I love to write and I love to read good picture books.  I love to give encouragement and help others feel the same level of determination that I enjoy.  I respect writers and the work we do.  When I do critiques for the winner of my monthly contest I hope to offer helpful comments and an honest opinion.

Here's what you can expect:

  • Praise for good writing found in phrases, paragraphs, and sections.
  • Examples of where and how to cut wordy sections.
  • Examples of how to make dialogue more age appropriate.
  • Examples of how to create stronger verbs.
  • Comments on the overall structure of plot. 
  • Suggestions to help clarify the plot in areas of confusion.
  • A summary of my critique detailing the areas that need help and the areas that work well. 
Another good thing to do is to join a critique group, or start your own.  You can become a member of the CBI Clubhouse (Children's Book Insider) and hook up with fellow writers.  I know of several writers that are members of multiple critique groups.  One may be for picture books, and another may be for novels.  The more people you have look at a piece, especially in the early stages, the more eyes and ears you have working for you.  And I'm just one more set of eyes and ears.  One opinion.  Any story you write is YOUR story, and you must stay true to your own vision.

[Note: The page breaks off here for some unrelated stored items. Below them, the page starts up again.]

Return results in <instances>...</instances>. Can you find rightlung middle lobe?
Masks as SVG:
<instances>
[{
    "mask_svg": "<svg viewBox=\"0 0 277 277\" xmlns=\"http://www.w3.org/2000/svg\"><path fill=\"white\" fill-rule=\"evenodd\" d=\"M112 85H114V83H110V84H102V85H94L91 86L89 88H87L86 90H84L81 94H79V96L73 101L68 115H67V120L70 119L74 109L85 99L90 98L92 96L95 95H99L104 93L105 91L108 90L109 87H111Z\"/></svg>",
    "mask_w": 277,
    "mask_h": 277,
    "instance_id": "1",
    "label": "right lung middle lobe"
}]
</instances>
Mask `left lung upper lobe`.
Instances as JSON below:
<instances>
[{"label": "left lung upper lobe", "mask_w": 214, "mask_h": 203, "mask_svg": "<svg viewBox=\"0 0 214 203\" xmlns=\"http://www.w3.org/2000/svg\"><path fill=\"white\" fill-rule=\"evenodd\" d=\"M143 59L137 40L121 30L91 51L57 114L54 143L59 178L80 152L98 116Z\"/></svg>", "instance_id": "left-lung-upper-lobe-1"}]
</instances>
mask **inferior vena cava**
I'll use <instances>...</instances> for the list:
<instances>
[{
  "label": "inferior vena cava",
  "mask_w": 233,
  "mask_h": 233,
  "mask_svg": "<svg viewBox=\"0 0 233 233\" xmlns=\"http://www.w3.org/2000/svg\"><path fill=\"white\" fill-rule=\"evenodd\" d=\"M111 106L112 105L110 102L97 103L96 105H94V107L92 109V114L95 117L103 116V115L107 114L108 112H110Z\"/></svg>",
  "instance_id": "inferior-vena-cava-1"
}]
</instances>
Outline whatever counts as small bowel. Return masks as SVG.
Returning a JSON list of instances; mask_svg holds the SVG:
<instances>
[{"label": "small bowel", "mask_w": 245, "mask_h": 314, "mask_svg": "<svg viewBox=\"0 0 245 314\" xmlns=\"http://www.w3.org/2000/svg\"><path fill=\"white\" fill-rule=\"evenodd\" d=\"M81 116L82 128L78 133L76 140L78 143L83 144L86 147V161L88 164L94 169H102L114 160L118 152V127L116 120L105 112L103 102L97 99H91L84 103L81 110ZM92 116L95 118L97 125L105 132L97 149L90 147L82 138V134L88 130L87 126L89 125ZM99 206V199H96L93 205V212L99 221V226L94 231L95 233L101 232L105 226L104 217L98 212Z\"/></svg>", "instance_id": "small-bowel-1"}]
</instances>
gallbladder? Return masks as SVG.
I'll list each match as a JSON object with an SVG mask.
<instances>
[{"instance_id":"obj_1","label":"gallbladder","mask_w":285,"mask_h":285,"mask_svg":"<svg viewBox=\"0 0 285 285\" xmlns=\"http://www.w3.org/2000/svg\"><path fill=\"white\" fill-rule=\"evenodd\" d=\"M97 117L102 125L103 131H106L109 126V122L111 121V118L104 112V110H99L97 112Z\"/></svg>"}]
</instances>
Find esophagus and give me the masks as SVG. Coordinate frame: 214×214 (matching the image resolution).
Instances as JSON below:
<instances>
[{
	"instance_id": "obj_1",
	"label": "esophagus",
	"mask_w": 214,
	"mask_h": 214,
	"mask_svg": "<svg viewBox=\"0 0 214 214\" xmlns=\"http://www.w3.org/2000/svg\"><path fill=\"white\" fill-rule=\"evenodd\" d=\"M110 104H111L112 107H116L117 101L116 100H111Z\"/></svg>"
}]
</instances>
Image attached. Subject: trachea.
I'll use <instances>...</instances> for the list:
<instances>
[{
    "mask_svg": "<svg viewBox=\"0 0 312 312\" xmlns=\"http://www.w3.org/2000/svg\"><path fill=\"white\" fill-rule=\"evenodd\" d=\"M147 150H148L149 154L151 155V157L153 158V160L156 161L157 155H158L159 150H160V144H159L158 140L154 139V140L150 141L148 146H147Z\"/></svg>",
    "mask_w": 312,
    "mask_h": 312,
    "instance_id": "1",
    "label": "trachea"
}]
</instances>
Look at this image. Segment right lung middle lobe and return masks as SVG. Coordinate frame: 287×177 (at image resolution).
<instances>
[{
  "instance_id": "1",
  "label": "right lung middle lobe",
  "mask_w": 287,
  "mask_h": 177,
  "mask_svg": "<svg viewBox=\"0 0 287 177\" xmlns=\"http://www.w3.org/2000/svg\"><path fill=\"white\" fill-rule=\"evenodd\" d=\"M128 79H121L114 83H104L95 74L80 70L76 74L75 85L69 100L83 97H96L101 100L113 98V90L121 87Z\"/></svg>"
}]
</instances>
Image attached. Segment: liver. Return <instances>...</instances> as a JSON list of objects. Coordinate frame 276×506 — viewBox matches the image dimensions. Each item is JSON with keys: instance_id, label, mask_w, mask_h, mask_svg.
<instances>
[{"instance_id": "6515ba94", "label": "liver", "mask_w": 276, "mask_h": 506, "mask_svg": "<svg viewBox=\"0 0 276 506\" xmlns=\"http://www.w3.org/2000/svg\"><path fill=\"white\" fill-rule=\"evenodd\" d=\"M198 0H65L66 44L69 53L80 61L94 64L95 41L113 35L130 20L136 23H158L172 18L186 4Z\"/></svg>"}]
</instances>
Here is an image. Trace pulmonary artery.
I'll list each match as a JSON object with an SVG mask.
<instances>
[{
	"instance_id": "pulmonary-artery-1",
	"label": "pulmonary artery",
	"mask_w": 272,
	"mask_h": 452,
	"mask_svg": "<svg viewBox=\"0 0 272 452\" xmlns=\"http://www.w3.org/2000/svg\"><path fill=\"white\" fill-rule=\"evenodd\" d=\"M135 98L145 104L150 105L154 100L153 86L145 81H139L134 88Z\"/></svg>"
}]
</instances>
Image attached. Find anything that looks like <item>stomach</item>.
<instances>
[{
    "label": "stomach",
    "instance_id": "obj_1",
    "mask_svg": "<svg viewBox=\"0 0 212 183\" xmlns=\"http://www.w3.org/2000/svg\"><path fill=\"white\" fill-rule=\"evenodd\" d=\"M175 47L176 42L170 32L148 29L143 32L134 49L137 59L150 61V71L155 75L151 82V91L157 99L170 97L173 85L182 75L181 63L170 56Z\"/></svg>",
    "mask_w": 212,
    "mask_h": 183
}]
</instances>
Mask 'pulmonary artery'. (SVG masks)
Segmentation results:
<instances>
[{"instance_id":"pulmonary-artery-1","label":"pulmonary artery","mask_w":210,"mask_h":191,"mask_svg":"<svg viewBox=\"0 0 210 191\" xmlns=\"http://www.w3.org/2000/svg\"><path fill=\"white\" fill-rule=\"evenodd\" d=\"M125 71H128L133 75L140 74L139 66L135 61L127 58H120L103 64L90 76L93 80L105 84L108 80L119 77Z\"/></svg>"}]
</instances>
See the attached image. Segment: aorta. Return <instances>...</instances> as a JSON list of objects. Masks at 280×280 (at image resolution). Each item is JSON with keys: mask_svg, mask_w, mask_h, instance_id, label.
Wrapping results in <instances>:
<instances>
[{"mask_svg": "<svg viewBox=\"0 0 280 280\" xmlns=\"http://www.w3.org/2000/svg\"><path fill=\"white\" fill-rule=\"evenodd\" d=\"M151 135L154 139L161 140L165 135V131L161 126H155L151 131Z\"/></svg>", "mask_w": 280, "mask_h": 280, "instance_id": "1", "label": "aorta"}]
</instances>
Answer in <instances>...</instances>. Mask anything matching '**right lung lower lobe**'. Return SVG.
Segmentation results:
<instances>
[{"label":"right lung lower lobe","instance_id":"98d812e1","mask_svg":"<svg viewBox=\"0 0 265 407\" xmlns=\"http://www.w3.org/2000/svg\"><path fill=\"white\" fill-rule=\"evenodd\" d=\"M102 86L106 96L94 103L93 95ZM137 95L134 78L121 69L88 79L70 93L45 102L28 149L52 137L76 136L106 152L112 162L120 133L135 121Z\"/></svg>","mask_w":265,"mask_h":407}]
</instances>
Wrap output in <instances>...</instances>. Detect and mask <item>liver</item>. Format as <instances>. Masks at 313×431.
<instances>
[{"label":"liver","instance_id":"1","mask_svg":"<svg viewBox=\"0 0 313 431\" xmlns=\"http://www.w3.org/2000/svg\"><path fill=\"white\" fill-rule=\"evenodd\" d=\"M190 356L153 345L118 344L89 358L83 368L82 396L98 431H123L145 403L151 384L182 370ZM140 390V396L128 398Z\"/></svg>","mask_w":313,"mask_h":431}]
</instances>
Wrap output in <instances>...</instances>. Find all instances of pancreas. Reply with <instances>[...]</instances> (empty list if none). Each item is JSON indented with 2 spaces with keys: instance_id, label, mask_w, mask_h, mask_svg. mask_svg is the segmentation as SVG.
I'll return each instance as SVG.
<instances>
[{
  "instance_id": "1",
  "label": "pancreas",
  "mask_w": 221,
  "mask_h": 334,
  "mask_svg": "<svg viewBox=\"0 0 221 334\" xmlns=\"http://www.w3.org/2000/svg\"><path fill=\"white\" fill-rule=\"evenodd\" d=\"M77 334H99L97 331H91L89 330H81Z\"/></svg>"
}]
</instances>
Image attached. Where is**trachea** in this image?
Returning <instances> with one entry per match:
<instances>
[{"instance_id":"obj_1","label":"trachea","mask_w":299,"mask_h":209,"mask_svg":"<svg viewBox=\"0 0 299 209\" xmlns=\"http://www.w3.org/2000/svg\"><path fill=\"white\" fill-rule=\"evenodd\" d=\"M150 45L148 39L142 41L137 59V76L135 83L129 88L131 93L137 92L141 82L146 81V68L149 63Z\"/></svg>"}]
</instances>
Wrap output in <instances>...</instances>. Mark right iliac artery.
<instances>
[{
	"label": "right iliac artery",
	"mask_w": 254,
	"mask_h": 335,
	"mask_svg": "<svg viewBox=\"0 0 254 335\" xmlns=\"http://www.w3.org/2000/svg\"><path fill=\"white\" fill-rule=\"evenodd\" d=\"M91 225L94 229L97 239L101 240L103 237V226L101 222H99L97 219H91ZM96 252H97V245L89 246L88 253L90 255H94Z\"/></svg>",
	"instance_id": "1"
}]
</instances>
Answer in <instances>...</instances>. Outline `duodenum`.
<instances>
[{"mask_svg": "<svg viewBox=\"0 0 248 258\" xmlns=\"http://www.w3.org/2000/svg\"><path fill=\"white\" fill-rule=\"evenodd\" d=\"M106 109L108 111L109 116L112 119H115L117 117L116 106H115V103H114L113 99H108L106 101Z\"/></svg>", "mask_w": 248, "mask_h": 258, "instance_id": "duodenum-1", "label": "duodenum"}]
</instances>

Happy writing!  And happy revising!


  1. I had a query in a contest in which a critter told me it was nothing but cliches. This was after 6 others told me they loved it. The agent also didn't share the individual's opionion. ;)

    You definitely have to be careful with who you agree to have crit your work. On the other end are the critters who don't give you much feedback, and leave you thinking your ms is ready for prime time when it isn't.

    Great post!

  2. Stina,

    Yes, if we're not careful about who we let critique our work, it could make us second guess ourselves. But on the other hand, if we get defensive and let our feelings get hurt, so long as the comments are honest, are we even willing to revise our work?

    I think it's most important to know what to agree with and what to disagree with, no matter who critiques a manuscript. If we stay true to our vision, I think we'll be able to see what others are able to see with fresh eyes.

    I'll get a piece to a point that I'd swear it was ready. And then, WHAM! my critique group reads it and I'll say, "Man, you guys are good. I can't believe I didn't see that!" But then some will say a few things that I totally disagree with and I just ignore those comments, after carefully considering them (just in case).

    Thanks for the comment and for following my blog. Hope you visit often.